▸ WHAT THIS TASK INVOLVES
Would you show every line from the records that holds "format"?

▸ EXERCISE INPUT
☆ ☆ ☆ ☆ ☆ ☆ ☆

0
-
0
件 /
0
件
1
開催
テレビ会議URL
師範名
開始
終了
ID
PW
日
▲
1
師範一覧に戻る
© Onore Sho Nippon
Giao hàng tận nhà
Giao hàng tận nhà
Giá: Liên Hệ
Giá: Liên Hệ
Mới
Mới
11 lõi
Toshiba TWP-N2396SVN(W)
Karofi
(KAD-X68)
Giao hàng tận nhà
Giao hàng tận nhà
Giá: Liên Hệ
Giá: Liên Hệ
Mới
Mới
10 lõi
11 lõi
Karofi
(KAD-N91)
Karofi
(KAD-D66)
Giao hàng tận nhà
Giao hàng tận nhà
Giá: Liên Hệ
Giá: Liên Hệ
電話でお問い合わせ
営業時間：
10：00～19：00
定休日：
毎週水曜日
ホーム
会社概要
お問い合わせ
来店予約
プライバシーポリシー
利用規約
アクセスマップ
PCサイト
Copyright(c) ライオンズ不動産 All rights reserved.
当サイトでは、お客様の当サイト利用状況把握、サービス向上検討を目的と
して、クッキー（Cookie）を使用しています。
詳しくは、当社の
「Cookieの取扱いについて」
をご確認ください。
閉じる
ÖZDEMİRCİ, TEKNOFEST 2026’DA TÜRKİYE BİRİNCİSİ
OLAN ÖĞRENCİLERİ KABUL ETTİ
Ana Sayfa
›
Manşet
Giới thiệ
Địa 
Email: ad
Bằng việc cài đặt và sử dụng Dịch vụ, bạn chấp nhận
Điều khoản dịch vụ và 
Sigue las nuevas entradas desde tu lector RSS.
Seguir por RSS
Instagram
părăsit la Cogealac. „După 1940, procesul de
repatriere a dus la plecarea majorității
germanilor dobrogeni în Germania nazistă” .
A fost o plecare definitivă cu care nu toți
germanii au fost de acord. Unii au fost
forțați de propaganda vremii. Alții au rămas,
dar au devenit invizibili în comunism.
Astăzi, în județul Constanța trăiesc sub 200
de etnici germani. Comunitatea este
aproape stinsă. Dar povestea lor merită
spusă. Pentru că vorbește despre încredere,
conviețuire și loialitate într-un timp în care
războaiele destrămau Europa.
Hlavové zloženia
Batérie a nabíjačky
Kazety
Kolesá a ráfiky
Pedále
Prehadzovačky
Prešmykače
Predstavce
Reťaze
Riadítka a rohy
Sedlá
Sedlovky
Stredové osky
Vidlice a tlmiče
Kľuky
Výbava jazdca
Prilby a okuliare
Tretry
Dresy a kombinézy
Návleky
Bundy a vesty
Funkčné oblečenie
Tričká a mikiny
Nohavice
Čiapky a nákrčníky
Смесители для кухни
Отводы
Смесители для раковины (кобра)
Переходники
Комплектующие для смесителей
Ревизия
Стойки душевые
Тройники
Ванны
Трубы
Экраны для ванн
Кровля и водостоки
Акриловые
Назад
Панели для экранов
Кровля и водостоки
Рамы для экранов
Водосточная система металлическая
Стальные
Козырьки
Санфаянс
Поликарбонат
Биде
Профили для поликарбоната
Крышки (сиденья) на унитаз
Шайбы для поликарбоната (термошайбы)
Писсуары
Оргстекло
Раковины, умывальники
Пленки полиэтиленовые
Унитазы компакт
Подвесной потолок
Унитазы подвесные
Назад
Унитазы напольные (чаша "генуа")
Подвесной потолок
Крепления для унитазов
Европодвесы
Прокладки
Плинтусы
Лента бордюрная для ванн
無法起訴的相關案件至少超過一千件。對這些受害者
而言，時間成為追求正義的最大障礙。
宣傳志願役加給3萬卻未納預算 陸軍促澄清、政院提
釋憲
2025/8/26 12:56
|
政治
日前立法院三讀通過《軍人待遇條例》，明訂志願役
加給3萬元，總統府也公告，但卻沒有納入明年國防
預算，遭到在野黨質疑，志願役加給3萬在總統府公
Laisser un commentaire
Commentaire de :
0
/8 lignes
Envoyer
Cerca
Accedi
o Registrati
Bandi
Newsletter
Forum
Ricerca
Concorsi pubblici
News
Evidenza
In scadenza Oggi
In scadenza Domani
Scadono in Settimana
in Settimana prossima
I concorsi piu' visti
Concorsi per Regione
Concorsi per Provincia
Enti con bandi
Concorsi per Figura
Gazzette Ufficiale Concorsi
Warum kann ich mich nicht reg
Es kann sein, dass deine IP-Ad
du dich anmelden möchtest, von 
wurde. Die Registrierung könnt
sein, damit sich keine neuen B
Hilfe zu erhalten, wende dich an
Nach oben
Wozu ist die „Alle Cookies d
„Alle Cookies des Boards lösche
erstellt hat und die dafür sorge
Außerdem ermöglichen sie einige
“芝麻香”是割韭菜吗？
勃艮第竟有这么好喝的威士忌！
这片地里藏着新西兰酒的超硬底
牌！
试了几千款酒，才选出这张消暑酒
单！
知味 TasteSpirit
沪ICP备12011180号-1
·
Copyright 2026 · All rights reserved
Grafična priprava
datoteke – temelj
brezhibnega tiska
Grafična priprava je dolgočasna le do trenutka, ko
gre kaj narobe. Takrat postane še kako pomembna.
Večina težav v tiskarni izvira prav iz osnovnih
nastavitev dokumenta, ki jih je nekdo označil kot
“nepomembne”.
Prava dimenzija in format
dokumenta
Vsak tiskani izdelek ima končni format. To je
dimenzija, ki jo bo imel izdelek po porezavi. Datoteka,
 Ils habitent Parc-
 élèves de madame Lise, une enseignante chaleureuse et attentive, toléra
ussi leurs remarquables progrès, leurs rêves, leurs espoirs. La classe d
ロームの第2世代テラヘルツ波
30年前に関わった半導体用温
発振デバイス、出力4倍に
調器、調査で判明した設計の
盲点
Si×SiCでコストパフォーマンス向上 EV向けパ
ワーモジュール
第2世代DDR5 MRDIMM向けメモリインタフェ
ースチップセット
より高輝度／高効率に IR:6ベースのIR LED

☆ ☆ ☆ ☆ ☆ ☆ ☆

▸ COMPLETED EXERCISE
Prava dimenzija in format
Vsak tiskani izdelek ima končni format. To je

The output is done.